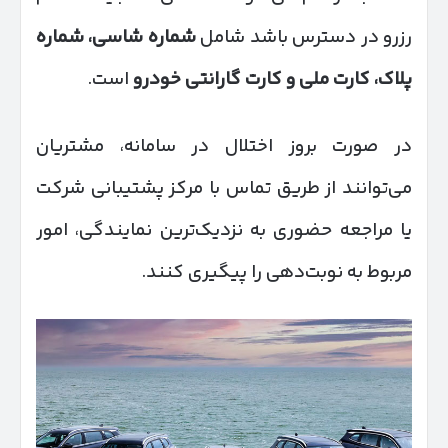
رزرو در دسترس باشد شامل
شماره شاسی، شماره
پلاک، کارت ملی و کارت گارانتی خودرو
است.
در صورت بروز اختلال در سامانه، مشتریان
می‌توانند از طریق تماس با مرکز پشتیبانی شرکت
یا مراجعه حضوری به نزدیک‌ترین نمایندگی، امور
مربوط به نوبت‌دهی را پیگیری کنند.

→ **Problem to solve**:
Reproduce the material above in full, images excluded.

→ **Response to the task**:
رزرو در دسترس باشد شامل
شماره شاسی، شماره
پلاک، کارت ملی و کارت گارانتی خودرو
است.
در صورت بروز اختلال در سامانه، مشتریان
می‌توانند از طریق تماس با مرکز پشتیبانی شرکت
یا مراجعه حضوری به نزدیک‌ترین نمایندگی، امور
مربوط به نوبت‌دهی را پیگیری کنند.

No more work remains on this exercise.